Applying to Graduate School

  1. Research – Begin researching programs and gathering information, applications, etc. from programs you are interested in applying to. Different programs have different requirements and application processes; it’s better to know about these variations on the front end. Give yourself a wide variety of options (i.e. different locations, large schools, small schools, etc.) Narrow down your field of choices by the beginning of your senior year.

  2. GRE – Thoroughly prepare yourself for the GRE during the summer before your senior year. Take the exam during the first half of the Fall semester of your senior year. Be sure to allow yourself enough time to retake the exam if necessary. See the attached sheet for more information on preparing for and taking the GRE. Ideally, programs prefer a combined score of 1000 on the verbal and quantitative sections.

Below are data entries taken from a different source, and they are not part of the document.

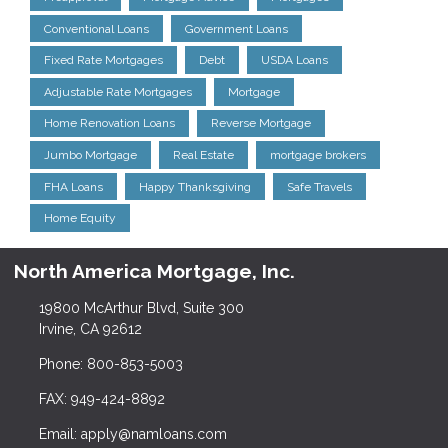
Conventional Loans
Government Loans
Fixed Rate Mortgages
Debt
USDA Loans
Adjustable Rate Mortgages
Mortgage
Home Renovation Loans
Reverse Mortgage
Jumbo Mortgage
Real Estate
mortgage brokers
FHA Loans
Happy Thanksgiving
Safe Travels
Home Equity
North America Mortgage, Inc.
19800 McArthur Blvd, Suite 300
Irvine, CA 92612
Phone: 800-853-5003
FAX: 949-424-8892
Email: apply@namloans.com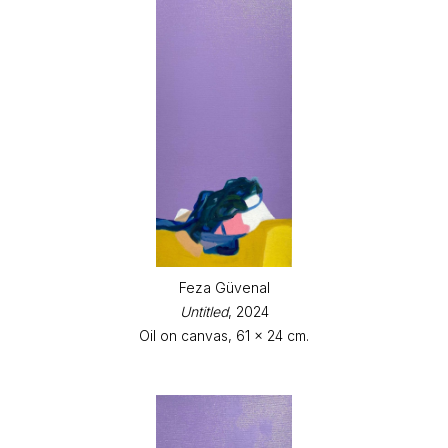
Feza Güvenal
Untitled
, 2024
Oil on canvas, 61 x 24 cm.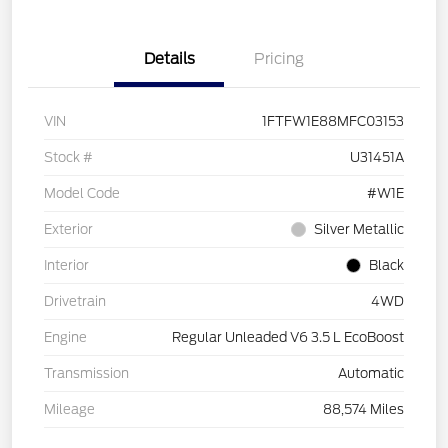
Details
Pricing
VIN
1FTFW1E88MFC03153
Stock #
U31451A
Model Code
#W1E
Exterior
Silver Metallic
Interior
Black
Drivetrain
4WD
Engine
Regular Unleaded V6 3.5 L EcoBoost
Transmission
Automatic
Mileage
88,574 Miles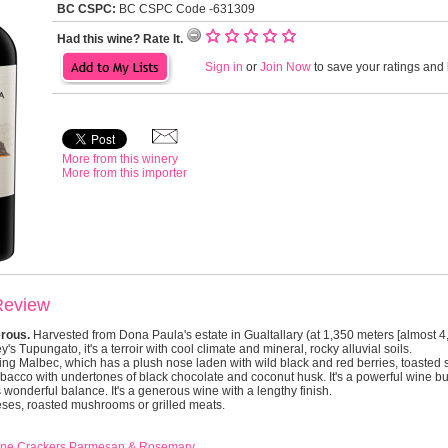
BC CSPC:
BC CSPC Code -631309
Had this wine? Rate It.
Sign in
or
Join Now
to save your ratings and l
More from this winery
More from this importer
Review
erous.
Harvested from Dona Paula's estate in Gualtallary (at 1,350 meters [almost 4
y's Tupungato, it's a terroir with cool climate and mineral, rocky alluvial soils.
ing Malbec, which has a plush nose laden with wild black and red berries, toasted 
obacco with undertones of black chocolate and coconut husk. It's a powerful wine but 
 wonderful balance. It's a generous wine with a lengthy finish.
eses, roasted mushrooms or grilled meats.
Gone Crackers Parmesan & Rosemary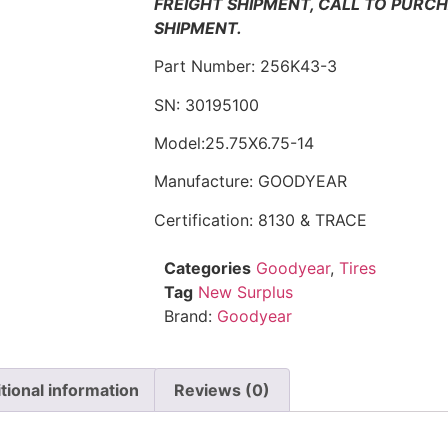
FREIGHT SHIPMENT, CALL TO PURC
SHIPMENT.
Part Number: 256K43-3
SN: 30195100
Model:25.75X6.75-14
Manufacture: GOODYEAR
Certification: 8130 & TRACE
Categories
Goodyear
,
Tires
Tag
New Surplus
Brand:
Goodyear
tional information
Reviews (0)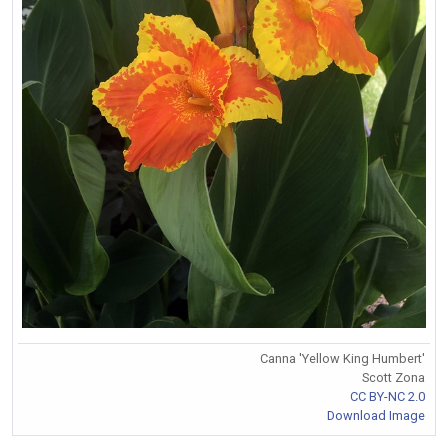
Canna 'Yellow King Humbert'
Scott Zona
CC BY-NC 2.0
Download Image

  3. GPA – Your within-the-major GPA is very important. Ideally, you should have a GPA of 3.5 in your Audiology and Speech Pathology classes. Your cumulative GPA should be as close to 3.5 as possible. You will not necessarily be punished for a bad freshman year, or a D in Western Civ, but make every attempt possible to boost your GPA. This can be done through elective courses.

    Each program will require one or more copies of your transcript from each college/university you have attended. Most require official copies directly from the Registrar’s Office, so it is a good idea to plan ahead and be sure to have them sent in plenty of time before the deadline.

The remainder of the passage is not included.